▸ **Problem to work on**
Your answer must be the lines from the start of the records through the line with "met Fixdit een video over", exactly as written, without the pictures.

▸ **Data provided**

-*-

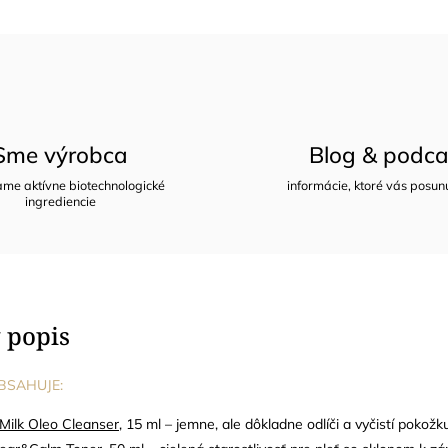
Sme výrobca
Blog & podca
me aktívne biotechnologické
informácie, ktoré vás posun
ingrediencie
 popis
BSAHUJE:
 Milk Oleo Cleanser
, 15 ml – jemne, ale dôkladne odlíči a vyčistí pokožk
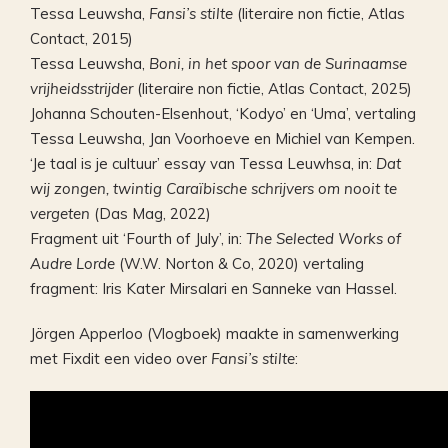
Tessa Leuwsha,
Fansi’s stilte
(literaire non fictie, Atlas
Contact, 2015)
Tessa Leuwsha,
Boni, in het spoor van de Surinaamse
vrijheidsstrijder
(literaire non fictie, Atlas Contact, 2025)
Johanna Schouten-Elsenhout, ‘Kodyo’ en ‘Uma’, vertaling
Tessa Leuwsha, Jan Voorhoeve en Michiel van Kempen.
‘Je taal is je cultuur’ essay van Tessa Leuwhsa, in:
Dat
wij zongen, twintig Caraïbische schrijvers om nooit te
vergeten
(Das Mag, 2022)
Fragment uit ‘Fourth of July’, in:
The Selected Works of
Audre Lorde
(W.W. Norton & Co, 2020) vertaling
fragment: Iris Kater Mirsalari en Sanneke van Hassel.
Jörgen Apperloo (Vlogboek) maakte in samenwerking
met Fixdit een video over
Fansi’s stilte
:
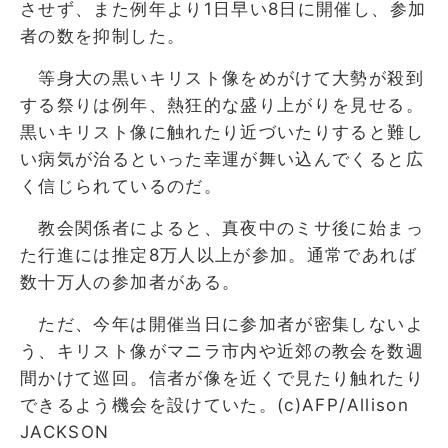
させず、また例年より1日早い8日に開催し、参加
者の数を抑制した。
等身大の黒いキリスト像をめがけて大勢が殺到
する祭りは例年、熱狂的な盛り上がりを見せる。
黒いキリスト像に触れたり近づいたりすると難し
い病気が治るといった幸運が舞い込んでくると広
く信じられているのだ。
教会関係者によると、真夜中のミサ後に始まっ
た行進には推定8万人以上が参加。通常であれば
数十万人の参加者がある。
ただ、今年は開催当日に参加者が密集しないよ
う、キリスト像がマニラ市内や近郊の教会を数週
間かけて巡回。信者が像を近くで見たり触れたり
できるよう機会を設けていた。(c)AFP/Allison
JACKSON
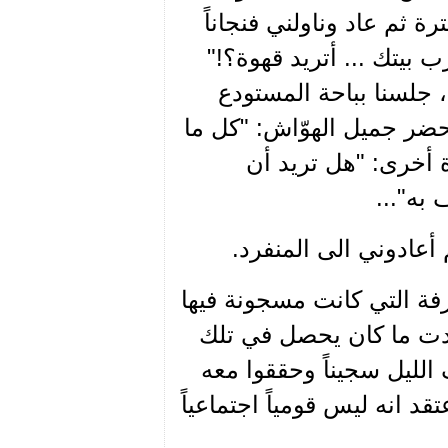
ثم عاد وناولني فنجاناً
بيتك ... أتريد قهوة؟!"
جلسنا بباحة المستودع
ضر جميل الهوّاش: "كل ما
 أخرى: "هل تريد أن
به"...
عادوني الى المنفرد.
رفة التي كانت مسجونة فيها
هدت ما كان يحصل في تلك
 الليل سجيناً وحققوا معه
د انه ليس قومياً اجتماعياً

-*-

▸ **Written response**
Sme výrobca
Blog & podca
me aktívne biotechnologické
informácie, ktoré vás posun
ingrediencie
 popis
BSAHUJE:
 Milk Oleo Cleanser
, 15 ml – jemne, ale dôkladne odlíči a vyčistí pokožk
Tessa Leuwsha,
Fansi’s stilte
(literaire non fictie, Atlas
Contact, 2015)
Tessa Leuwsha,
Boni, in het spoor van de Surinaamse
vrijheidsstrijder
(literaire non fictie, Atlas Contact, 2025)
Johanna Schouten-Elsenhout, ‘Kodyo’ en ‘Uma’, vertaling
Tessa Leuwsha, Jan Voorhoeve en Michiel van Kempen.
‘Je taal is je cultuur’ essay van Tessa Leuwhsa, in:
Dat
wij zongen, twintig Caraïbische schrijvers om nooit te
vergeten
(Das Mag, 2022)
Fragment uit ‘Fourth of July’, in:
The Selected Works of
Audre Lorde
(W.W. Norton & Co, 2020) vertaling
fragment: Iris Kater Mirsalari en Sanneke van Hassel.
Jörgen Apperloo (Vlogboek) maakte in samenwerking
met Fixdit een video over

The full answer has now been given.